CRAFT BURGER (573 King West, at Portland, 416-596-6660) Average main $6. Open Monday to Thursday 11 am to 9 pm, Friday 11 am to 10 pm, Saturday noon to 10 pm, Sunday and some holidays noon to 8 pm. Unlicensed. Access: two steps at door, washrooms on same floor. Rating: NNN
King and Portland hasn't always been the centre of the universe for Toronto's glitterati. Home to Susur, Thuet and the members-only Spoke Club - as well as a slew of swanky cocktail lounges that also cater to the chi-chi set - this once-sleepy intersection is now a buzzing hive of late-night activity.
What better location to open an upscale burger joint? And that's exactly what Mustafa Yusuf has done with Craft Burger, a very busy month-old beanery that rocks until well into the night. Formerly El Penco, the narrow space is already a chaotic scene at lunch, when customers queue out the door for organic Healthy Butcher burgers at $6.65 a pop. "We appreciate your patience," a chalkboard menu over the cash advises.

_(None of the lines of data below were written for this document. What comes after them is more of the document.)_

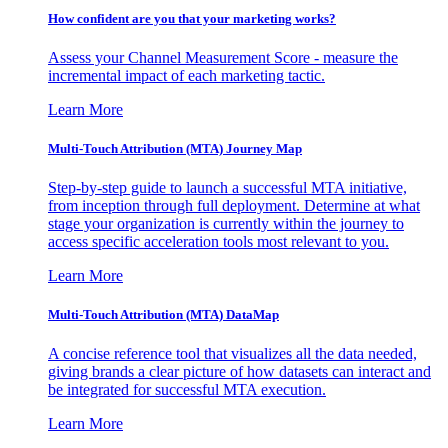
How confident are you that your marketing works?
Assess your Channel Measurement Score - measure the
incremental impact of each marketing tactic.
Learn More
Multi-Touch Attribution (MTA) Journey Map
Step-by-step guide to launch a successful MTA initiative,
from inception through full deployment. Determine at what
stage your organization is currently within the journey to
access specific acceleration tools most relevant to you.
Learn More
Multi-Touch Attribution (MTA) DataMap
A concise reference tool that visualizes all the data needed,
giving brands a clear picture of how datasets can interact and
be integrated for successful MTA execution.
Learn More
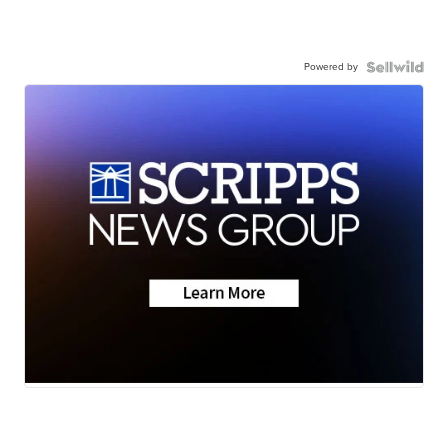
Powered by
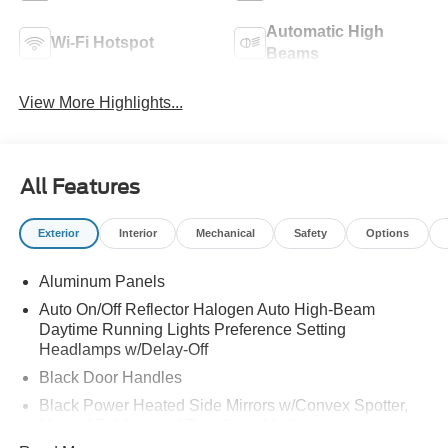
Automatic High
Wi-Fi Hotspot
Beams
View More Highlights...
All Features
Exterior
Interior
Mechanical
Safety
Options
Aluminum Panels
Auto On/Off Reflector Halogen Auto High-Beam
Daytime Running Lights Preference Setting
Headlamps w/Delay-Off
Black Door Handles
Black Power Heated Side Mirrors w/Convex Spotter,
Manual Folding and Turn Signal Indicator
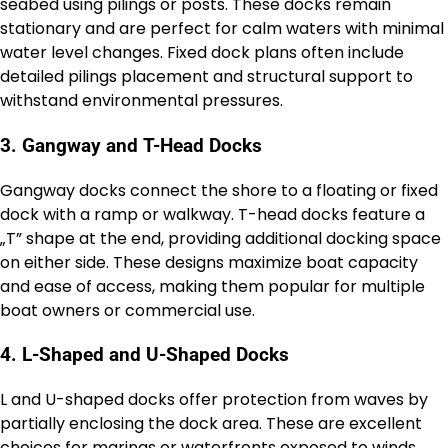
seabed using pilings or posts. These docks remain
stationary and are perfect for calm waters with minimal
water level changes. Fixed dock plans often include
detailed pilings placement and structural support to
withstand environmental pressures.
3. Gangway and T-Head Docks
Gangway docks connect the shore to a floating or fixed
dock with a ramp or walkway. T-head docks feature a
„T” shape at the end, providing additional docking space
on either side. These designs maximize boat capacity
and ease of access, making them popular for multiple
boat owners or commercial use.
4. L-Shaped and U-Shaped Docks
L and U-shaped docks offer protection from waves by
partially enclosing the dock area. These are excellent
choices for marinas or waterfronts exposed to winds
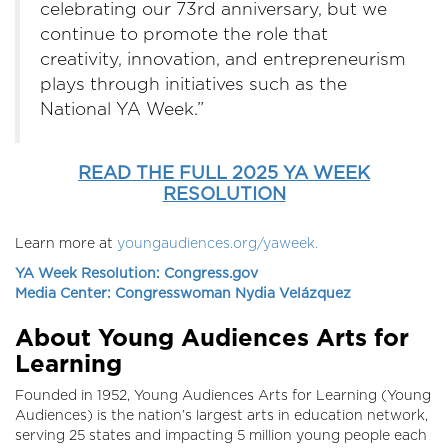
celebrating our 73rd anniversary, but we
continue to promote the role that
creativity, innovation, and entrepreneurism
plays through initiatives such as the
National YA Week.”
READ THE FULL 2025 YA WEEK
RESOLUTION
Learn more at
youngaudiences.org/yaweek.
YA Week Resolution: Congress.gov
Media Center: Congresswoman Nydia Velázquez
About Young Audiences Arts for
Learning
Founded in 1952, Young Audiences Arts for Learning (Young
Audiences) is the nation’s largest arts in education network,
serving 25 states and impacting 5 million young people each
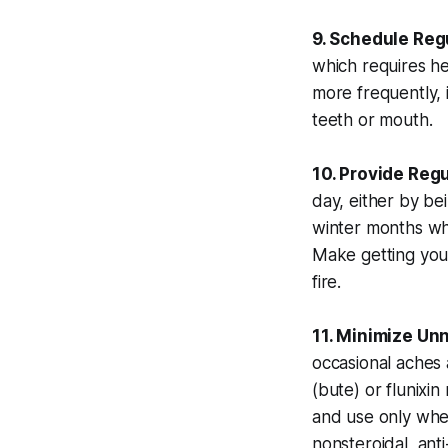
9. Schedule Regu
which requires he
more frequently, 
teeth or mouth.
10. Provide Regu
day, either by be
winter months wh
Make getting your
fire.
11. Minimize Un
occasional aches 
(bute) or flunix
and use only when
nonsteroidal, an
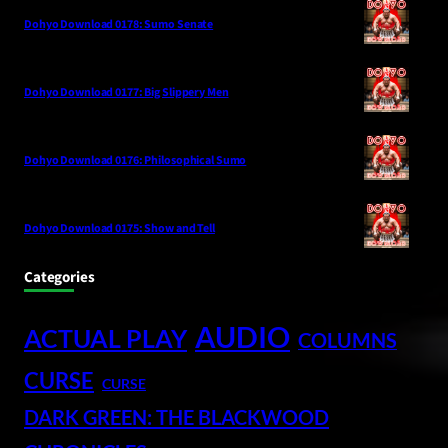
Dohyo Download 0178: Sumo Senate
Dohyo Download 0177: Big Slippery Men
Dohyo Download 0176: Philosophical Sumo
Dohyo Download 0175: Show and Tell
Categories
AUDIO
ACTUAL PLAY
COLUMNS
CURSE
CURSE
DARK GREEN: THE BLACKWOOD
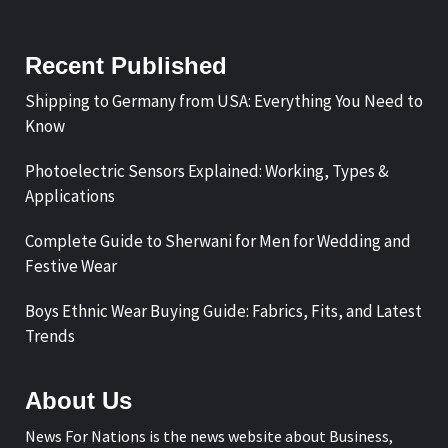
Recent Published
Shipping to Germany from USA: Everything You Need to
Know
Photoelectric Sensors Explained: Working, Types &
Applications
Complete Guide to Sherwani for Men for Wedding and
Festive Wear
Boys Ethnic Wear Buying Guide: Fabrics, Fits, and Latest
Trends
About Us
News For Nations is the news website about Business,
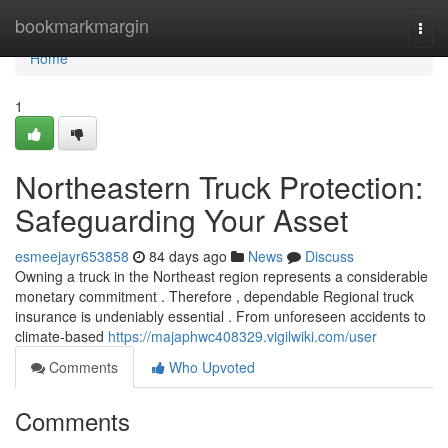
Home
bookmarkmargin
Togg
navi
Home
1
Northeastern Truck Protection:
Safeguarding Your Asset
esmeejayr653858
84 days ago
News
Discuss
Owning a truck in the Northeast region represents a considerable
monetary commitment . Therefore , dependable Regional truck
insurance is undeniably essential . From unforeseen accidents to
climate-based
https://majaphwc408329.vigilwiki.com/user
Comments
Who Upvoted
Comments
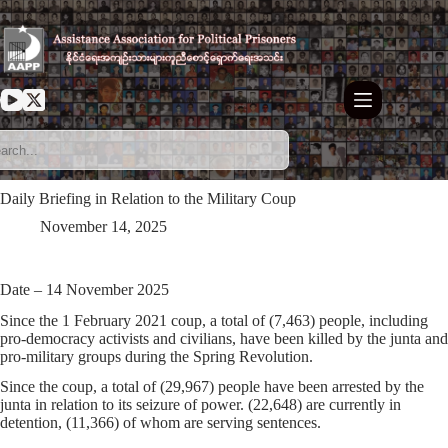
Skip
to
content
Daily Briefing in Relation to the Military Coup
November 14, 2025
Date – 14 November 2025
Since the 1 February 2021 coup, a total of
(7,463)
people, including
pro-democracy activists and civilians, have been killed by the junta and
pro-military groups during the Spring Revolution.
Since the coup, a total of
(29,967)
people have been arrested by the
junta in relation to its seizure of power.
(22,648)
are currently in
detention,
(11,366)
of whom are serving sentences.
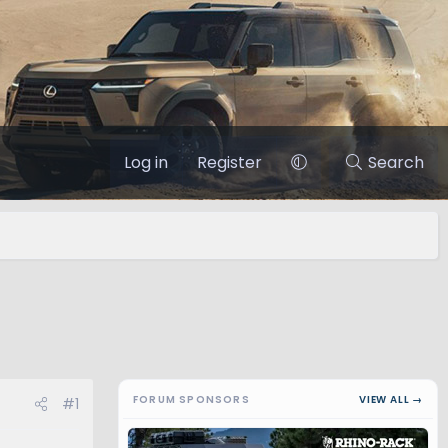
Log in
Register
Search
FORUM SPONSORS
VIEW ALL →
#1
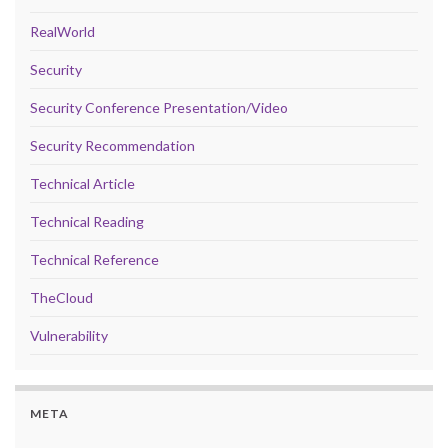
RealWorld
Security
Security Conference Presentation/Video
Security Recommendation
Technical Article
Technical Reading
Technical Reference
TheCloud
Vulnerability
META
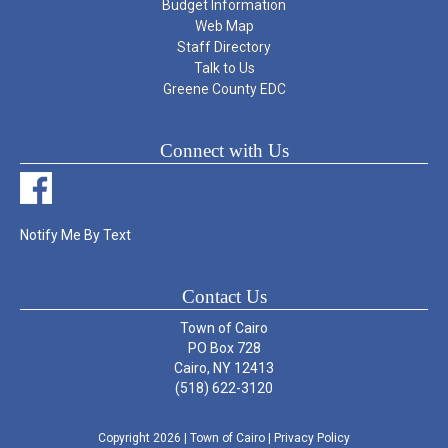
Budget Information
Web Map
Staff Directory
Talk to Us
Greene County EDC
Connect with Us
Notify Me By Text
Contact Us
Town of Cairo
PO Box 728
Cairo, NY 12413
(518) 622-3120
Copyright 2026
| Town of Cairo
|
Privacy Policy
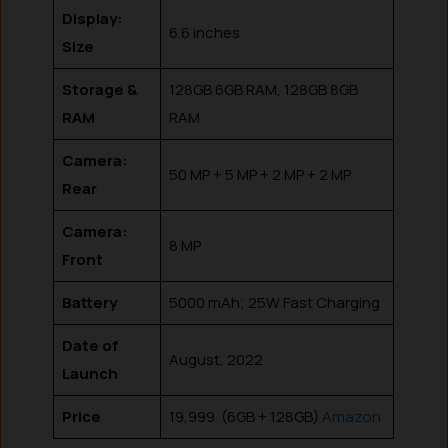
Display:
6.6 inches
Size
Storage &
128GB 6GB RAM, 128GB 8GB
RAM
RAM
Camera:
50 MP + 5 MP + 2 MP + 2 MP
Rear
Camera:
8 MP
Front
Battery
5000 mAh; 25W Fast Charging
Date of
August, 2022
Launch
Price
₹19,999 (6GB + 128GB)
Amazon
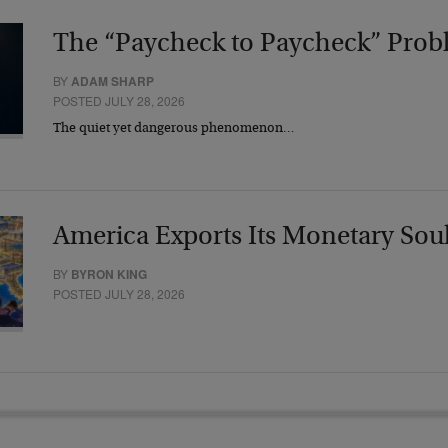
The “Paycheck to Paycheck” Prob
BY
ADAM SHARP
POSTED JULY 28, 2026
The quiet yet dangerous phenomenon…
America Exports Its Monetary Sou
BY
BYRON KING
POSTED JULY 28, 2026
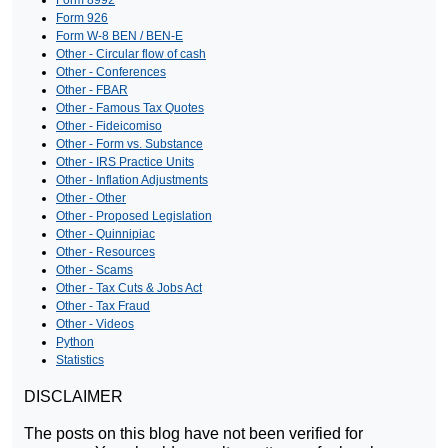
Form 8992
Form 926
Form W-8 BEN / BEN-E
Other - Circular flow of cash
Other - Conferences
Other - FBAR
Other - Famous Tax Quotes
Other - Fideicomiso
Other - Form vs. Substance
Other - IRS Practice Units
Other - Inflation Adjustments
Other - Other
Other - Proposed Legislation
Other - Quinnipiac
Other - Resources
Other - Scams
Other - Tax Cuts & Jobs Act
Other - Tax Fraud
Other - Videos
Python
Statistics
DISCLAIMER
The posts on this blog have not been verified for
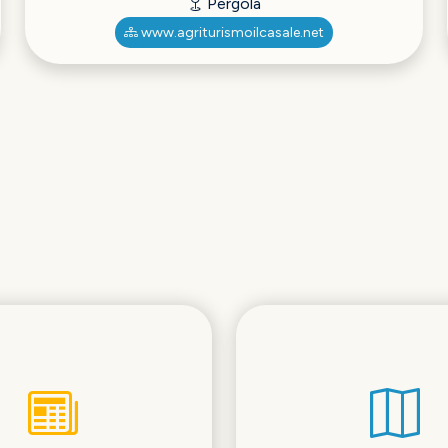
Pergola
www.agriturismoilcasale.net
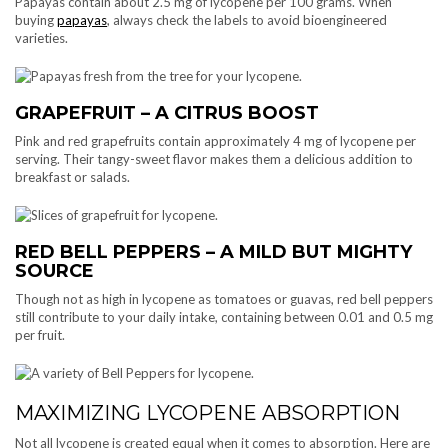
Papayas contain about 2.5 mg of lycopene per 100 grams. When
buying
papayas
, always check the labels to avoid bioengineered
varieties.
GRAPEFRUIT – A CITRUS BOOST
Pink and red grapefruits contain approximately 4 mg of lycopene per
serving. Their tangy-sweet flavor makes them a delicious addition to
breakfast or salads.
RED BELL PEPPERS – A MILD BUT MIGHTY
SOURCE
Though not as high in lycopene as tomatoes or guavas, red bell peppers
still contribute to your daily intake, containing between 0.01 and 0.5 mg
per fruit.
MAXIMIZING LYCOPENE ABSORPTION
Not all lycopene is created equal when it comes to absorption. Here are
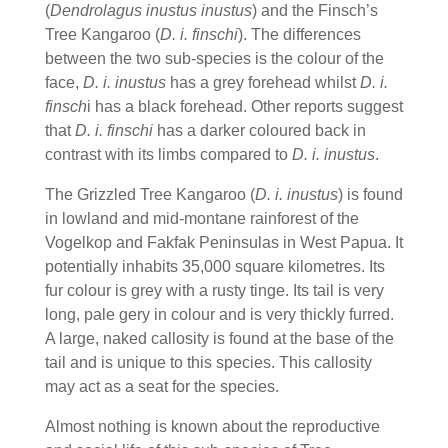
(
Dendrolagus inustus inustus
) and the Finsch’s
Tree Kangaroo (
D. i. finschi
). The differences
between the two sub-species is the colour of the
face,
D. i. inustus
has a grey forehead whilst
D. i.
finsch
i has a black forehead. Other reports suggest
that
D. i. finschi
has a darker coloured back in
contrast with its limbs compared to
D. i. inustus
.
The Grizzled Tree Kangaroo (
D. i. inustus
) is found
in lowland and mid-montane rainforest of the
Vogelkop and Fakfak Peninsulas in West Papua. It
potentially inhabits 35,000 square kilometres. Its
fur colour is grey with a rusty tinge. Its tail is very
long, pale gery in colour and is very thickly furred.
A large, naked callosity is found at the base of the
tail and is unique to this species. This callosity
may act as a seat for the species.
Almost nothing is known about the reproductive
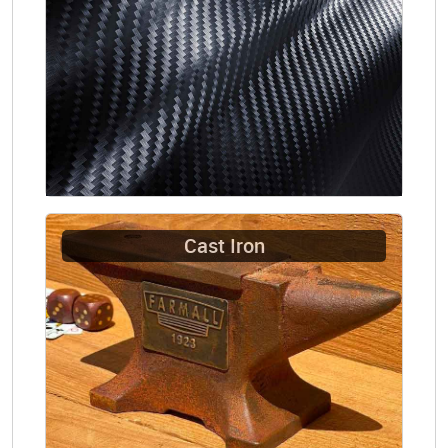
Cast Iron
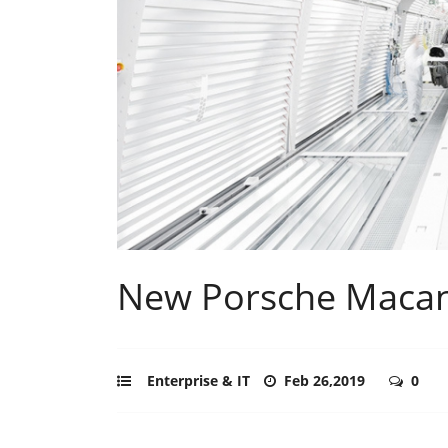
New Porsche Macan 
Enterprise & IT
Feb 26,2019
0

If Craft Burger sounds a little familiar maybe it's because Yusuf - along with partner Saeed Mohammed - launched Burger Shoppe (688 Queen East, at Broadview, 416-850-7026) just nine months ago with a similar concept. They also had big plans to franchise, even though their first effort was far from ready for the spotlight when it first opened.
Yusuf seems to have agreed and split - in rock 'n' roll terminology, this is politely referred to as "musical differences" - this summer to launch Craft Burger and have it his way, as the Burger King would insist. Besides the decor - Burger Shoppe: 50s lunch counter; Craft Burger: hip Harvey's - the two are virtually identical right down to the recycled brown paper napkins and poutine ($4.95).
True, Craft's toppings push the envelope further than its cousin with things like blue cheese and avocado (Craft Bleu, $6.95), but in side-by-side taste testings, Craft's Classic burger and Burger Shoppe's equally Classic would-be Whopper (both $5.45) are difficult to tell apart.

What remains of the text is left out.